After graduating from Long Beach Polytechnic High School, Professor Gagnon enrolled at the University of Chicago, where he drifted from one subject to the next while scraping together tuition money working at the Continental Can Company and the aircraft-engine division of Ford Motors. After receiving a bachelor's degree in liberal arts in 1955, he continued to graduate studies at the University of Chicago, where he ended up concentrating on sociology by process of elimination. In the meantime, he found work as the assistant warden of the Cook County Jail, an experience that offered rich material for his first book, Sex Offenders, written after he began working for the Institute for Sex Research in 1959. In 1968, after editing the essay collection Sexual Deviance: A Reader with Professor Simon, he joined the sociology faculty at what is now the State University of New York at Stony Brook, on Long Island. Because he had not gotten around to writing a dissertation, he was given the entry-level title of lecturer, which was upgraded to associate professor after he was awarded a doctorate in 1969. In the late 1980s, working with two colleagues at the University of Chicago and the National Opinion Research Center, Professor Gagnon designed the first comprehensive survey of sexual behavior since the 1948 and 1953 Kinsey reports, which had been based on interviews conducted as early as the late 1930s.

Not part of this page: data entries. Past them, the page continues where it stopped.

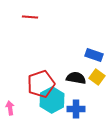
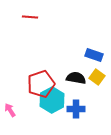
pink arrow: moved 2 px down; rotated 24 degrees counterclockwise
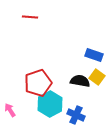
black semicircle: moved 4 px right, 3 px down
red pentagon: moved 3 px left, 1 px up
cyan hexagon: moved 2 px left, 4 px down
blue cross: moved 6 px down; rotated 24 degrees clockwise
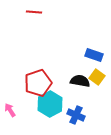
red line: moved 4 px right, 5 px up
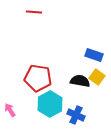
red pentagon: moved 5 px up; rotated 28 degrees clockwise
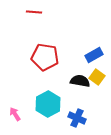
blue rectangle: rotated 48 degrees counterclockwise
red pentagon: moved 7 px right, 21 px up
cyan hexagon: moved 2 px left
pink arrow: moved 5 px right, 4 px down
blue cross: moved 1 px right, 3 px down
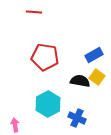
pink arrow: moved 11 px down; rotated 24 degrees clockwise
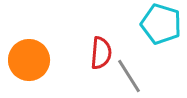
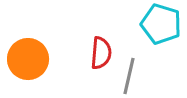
orange circle: moved 1 px left, 1 px up
gray line: rotated 45 degrees clockwise
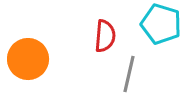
red semicircle: moved 4 px right, 17 px up
gray line: moved 2 px up
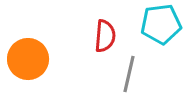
cyan pentagon: rotated 24 degrees counterclockwise
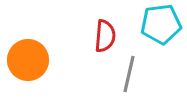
orange circle: moved 1 px down
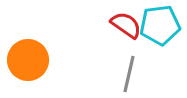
cyan pentagon: moved 1 px left, 1 px down
red semicircle: moved 21 px right, 11 px up; rotated 60 degrees counterclockwise
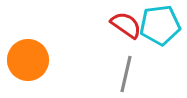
gray line: moved 3 px left
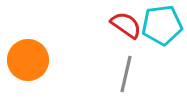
cyan pentagon: moved 2 px right
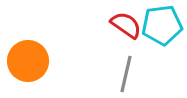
orange circle: moved 1 px down
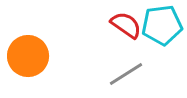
orange circle: moved 5 px up
gray line: rotated 45 degrees clockwise
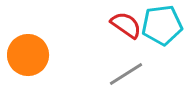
orange circle: moved 1 px up
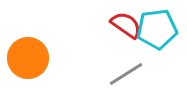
cyan pentagon: moved 5 px left, 4 px down
orange circle: moved 3 px down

Unlike the Kinsey studies, which were based on selected samples and anecdotal evidence, Professor Gagnon's survey used sampling techniques to arrive at a representative population of about 3,400 adults between 18 and 59. It offered a more accurate picture of American sex lives, with reliable numbers on gay men and their behavior that were desperately needed as the AIDS crisis deepened. In contrast to the Kinsey reports, the survey asked respondents to reflect on why they had sex and what they thought about it. We don't just want to list what people do; we want to begin to explain why they do what they do, Professor Gagnon told Science magazine in 1989. The survey was published in 1994 as The Social Organization of Sexuality: Sexual Practices in the United States. A companion volume, aimed at a general audience, was published the same year under the title Sex in America.
Among other findings, the survey showed that most married Americans were monogamous and not particularly adventurous in their sexual practices. We have had the myth that everybody was out there having lots of sex of all kinds, Professor Gagnon told The New York Times in 1994. That's had two consequences. It has enraged the conservatives. And it has created anxiety and unhappiness among those who weren't having it, who thought, If I'm not getting any, I must be a defective person.' Good sense should have told us that most people don't have the time and energy to manage an affair, a job, a family and the Long Island Rail Road. Professor Gagnon's other works include Conceiving Sexuality: Approaches to Sex Research in a Postmodern World, edited with Richard G. Parker in 1995, and In Changing Times: Gay Men and Lesbians Encounter H.I.V./AIDS, edited with Martin P. Levine and Peter M. Nardi 1997.
Gagnon died on Feb. 11, 2016, at his home in Palm Springs, Calif. He was 84. The cause was complications of pancreatic cancer, his wife, Cathy Greenblat, a professor emeritus of sociology at Rutgers University, said. Professor Gagnon's first marriage ended in divorce.